If anyone has any idea where I can find some pure white insulated coveralls, or coat and pants/bibs, I would appreciate any information you may have. I would even settle for insulated snow camo in this type clothing if the patteren is very light. Too much dark snow camo out there. I'm not a very small guy so if I put my whites over my insullation it really restricts my movements. "I know" LOSE WEIGHT, RIGHT? (haha). Anyway, any help would be appreciated!
Thanx,
Redblooded :sniper:


----------



## cya_coyote (Aug 31, 2005)

i couldn't even find snow camo at the cabelas in kc... don't know where you will find it.

good luck

:sniper:


----------



## lmcnally12 (Feb 13, 2006)

Try www.ghostcamo.com. I personally found their camo to be awesome! It comes in all sizes!
:beer:


----------



## stainless (Dec 2, 2005)

sportsmans whorehouse in **** rapids has insulated snow camo overalls.


----------



## SDHandgunner (Jun 22, 2004)

I bought my reversable Mossy Oak Camo Insulated Bibs and Parka at Scheels All Sport in Fargo a few years back, but the Snow Camo side has too much DARK Tree Branches for my liking.

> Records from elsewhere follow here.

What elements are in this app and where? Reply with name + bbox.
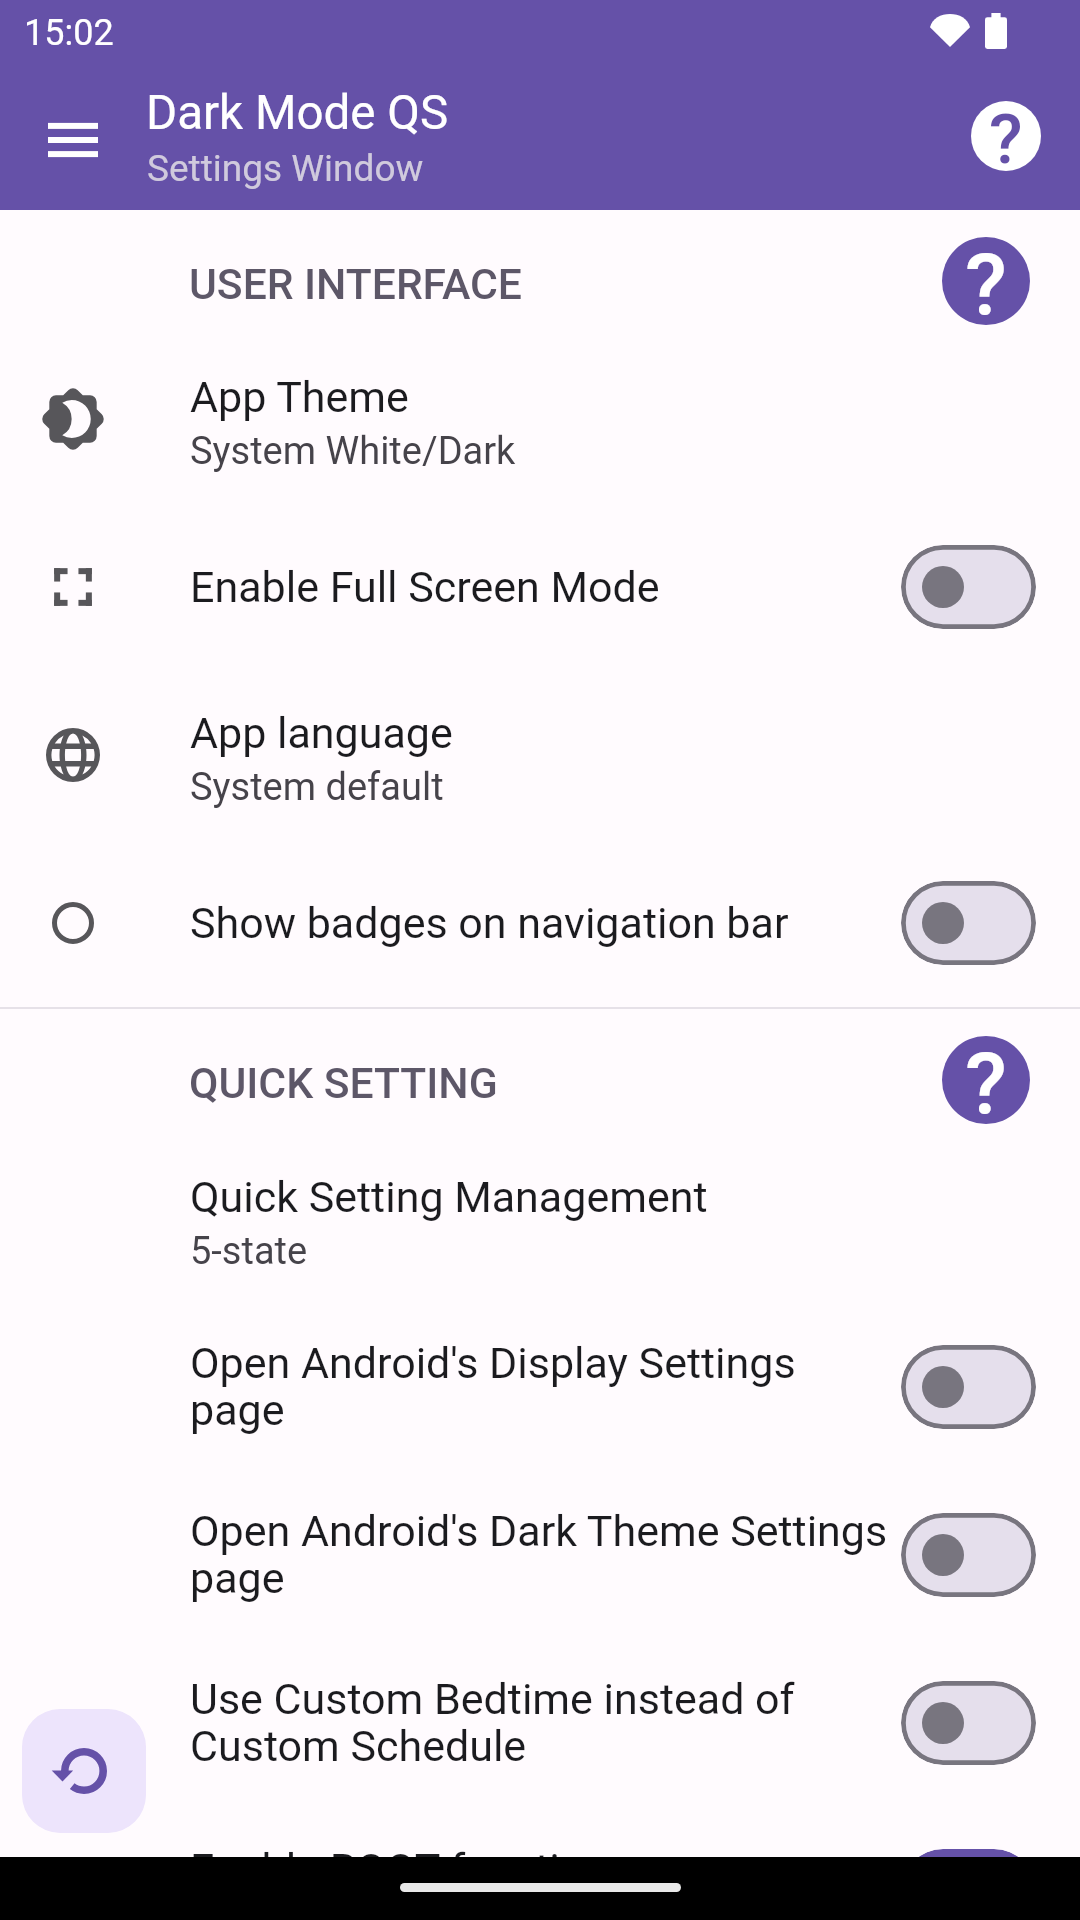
- staticText: Open Android's Dark Theme Settings page: [190, 1506, 893, 1604]
- button[interactable]: Open navigation menu: [13, 80, 133, 200]
- button[interactable]: Open Android's Dark Theme Settings page: [0, 1471, 1080, 1639]
- staticText: System default: [190, 765, 444, 810]
- staticText: Settings Window: [147, 147, 424, 190]
- staticText: Show badges on navigation bar: [190, 898, 789, 948]
- staticText: ?: [989, 101, 1023, 169]
- staticText: Enable Full Screen Mode: [190, 562, 660, 612]
- button[interactable]: Toggle Use Custom Bedtime instead of Cus…: [901, 1681, 1036, 1765]
- button[interactable]: Toggle Open Android's Display Settings p…: [901, 1345, 1036, 1429]
- button[interactable]: Toggle Show badges on navigation bar: [901, 881, 1036, 965]
- staticText: Use Custom Bedtime instead of Custom Sch…: [190, 1674, 893, 1772]
- button[interactable]: Section help: [942, 1036, 1030, 1124]
- button[interactable]: Use Custom Bedtime instead of Custom Sch…: [0, 1639, 1080, 1807]
- button[interactable]: Toggle Enable ROOT function: [901, 1849, 1036, 1920]
- button[interactable]: Enable ROOT function: [0, 1807, 1080, 1920]
- staticText: Open Android's Display Settings page: [190, 1338, 893, 1436]
- staticText: App language: [190, 708, 453, 758]
- button[interactable]: Quick Setting Management: [0, 1135, 1080, 1303]
- staticText: USER INTERFACE: [189, 259, 522, 309]
- button[interactable]: Toggle Open Android's Dark Theme Setting…: [901, 1513, 1036, 1597]
- button[interactable]: Restore defaults: [22, 1709, 146, 1833]
- button[interactable]: App Theme: [0, 335, 1080, 503]
- staticText: Quick Setting Management: [190, 1172, 708, 1222]
- staticText: App Theme: [190, 372, 409, 422]
- button[interactable]: Toggle Enable Full Screen Mode: [901, 545, 1036, 629]
- button[interactable]: Enable Full Screen Mode: [0, 503, 1080, 671]
- staticText: Dark Mode QS: [146, 85, 449, 141]
- staticText: System White/Dark: [190, 429, 516, 474]
- button[interactable]: App language: [0, 671, 1080, 839]
- button[interactable]: Help: [956, 86, 1056, 186]
- staticText: 15:02: [24, 12, 114, 54]
- staticText: QUICK SETTING: [189, 1058, 498, 1108]
- staticText: 5-state: [190, 1229, 308, 1274]
- staticText: Enable ROOT function: [190, 1844, 608, 1894]
- staticText: ?: [965, 1036, 1007, 1122]
- button[interactable]: Open Android's Display Settings page: [0, 1303, 1080, 1471]
- staticText: ?: [965, 237, 1007, 323]
- button[interactable]: Section help: [942, 237, 1030, 325]
- button[interactable]: Show badges on navigation bar: [0, 839, 1080, 1007]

My buddy and his son use Insulated Coveralls called Snow Shadow they bought from Cabelas a few years back. I am not sure if they still offer them of not, but this is GREAT SNOW CAMO. It is mainly WHITE, but has patches of light cream color and light grey.

Larry


----------



## RedBlooded (Feb 16, 2006)

Thnx for some of the input so far. I just got finished trying the **** rapids sportsman warehouse and I cant find where you can seach for items???? Guess I,ll have to call them.
SDHandgunner, as far as the type of camo you're talking about. I also have two friends that have the same camo and we have looked everywhere we can think of for it without any luck. That is exactly the type I would settle for if I couldnt find all white.
My wife works with a gal who does quite a bit of sewing, making wedding dresses and stuff like that. I am in the process of seeing if she could make me some pure white insulated coveralls. I'm sure that would get quite expensive, but at least I'd have exactly what I want. That is unless I run across something. Hope I run across something, cause I wouldnt even know where to begin finding all the materials for a seamstress. Anyway, thanx again for the input.
Redblooded :sniper:


----------



## RedBlooded (Feb 16, 2006)

lmcnally12 said:


> Try www.ghostcamo.com. I personally found their camo to be awesome! It comes in all sizes!
> :beer:


lmcnally12, Ive also looked for this type of camo to no avail. I did find a jacket of this type, but the insulation seemed to be very thin. It wouldnt work on days like today (20 below). Maybe they make a little heavier stuff that I haven't found yet. And I tried the website you posted and so far it pops up that the page can't be found???? Thanx for the info though and I'll keep trying.
Redblooded :sniper:


----------



## stainless (Dec 2, 2005)

yeah , the sportsmans web site sucks, I was at the store yesterday when I seen them.


----------



## DEER BOY (Jan 15, 2006)

I got mine at cabelas. They are heavy coveralls, legs zip to the knees. Very easy to slip on and off. The ten guys I hunt with all have them and like them. I think they are around $100.


----------



## RedBlooded (Feb 16, 2006)

DEER BOY said:


> I got mine at cabelas. They are heavy coveralls, legs zip to the knees. Very easy to slip on and off. The ten guys I hunt with all have them and like them. I think they are around $100.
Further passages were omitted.